Hidden Progress Metrics: Proposes two metrics—circulant deviation and AGOP alignment—which can detect the model's steady progress towards generalization even when standard metrics (loss/accuracy) remain completely stagnant.
Regularization Explanation: Through the Neural Feature Ansatz (NFA), the role of weight decay is interpreted as regularization on the trace of AGOP; indeed, AGOP regularization can substitute for weight decay to achieve grokking.
Practical Implications: Random circulant features alone enable kernel/neural networks to generalize rapidly, demonstrating that generalization does not require precisely learned features, but merely the correct structural type.

Limitations & Future Work¶

Task Constraints: Only modular arithmetic (addition, subtraction, multiplication, division) was validated. Potential generalization to more complex algebraic structures or "skill emergence" in natural language remains unexplored.
AGOP Alignment is a Posteriori: Requires knowing the feature matrix of the final converged model, making it unsuitable as a real-time forecasting tool during training.
Strong Theoretical Assumptions: The FMA theorem requires training on the complete dataset and using specific kernel functions; theoretical guarantees under partial training data scenarios are currently lacking.
Preliminary Multi-Skill Analysis: Although different grokking rates across two tasks are shown in the appendix, the interaction and competition between skills have not been analyzed in depth.
Computational Overhead: RFM requires calculating and inverting \(d \times d\) AGOP matrices at each step, posing scalability challenges for large-scale problems.

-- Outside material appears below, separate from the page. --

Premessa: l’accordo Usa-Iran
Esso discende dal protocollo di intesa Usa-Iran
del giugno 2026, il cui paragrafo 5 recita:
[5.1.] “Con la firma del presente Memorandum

Power et al. (2022): First discovered and named the grokking phenomenon.
Nanda et al. (2023): Discovered via mechanistic interpretability that neural networks solve modular addition using the Fourier multiplication algorithm.
Radhakrishnan et al. (2024): Proposed RFM and the Neural Feature Ansatz, which serve as the foundation for this paper's core framework.
Schaeffer et al. (2024): Questioned whether emergence might be an "illusion" caused by the choice of metric; this paper provides a deeper counterargument—even continuous metrics (test loss) exhibit a sharp transition.

Rating¶

Novelty: ⭐⭐⭐⭐ — First to reproduce grokking in non-neural models, offering a unique perspective.
Experimental Thoroughness: ⭐⭐⭐⭐ — Four operations, two model classes, and multiple metrics; thorough ablations.
Writing Quality: ⭐⭐⭐⭐⭐ — Clear logic, exquisite illustrations, and well-integrated theory and experiments.
Value: ⭐⭐⭐⭐ — Provides crucial decoupled evidence for understanding emergence/grokking.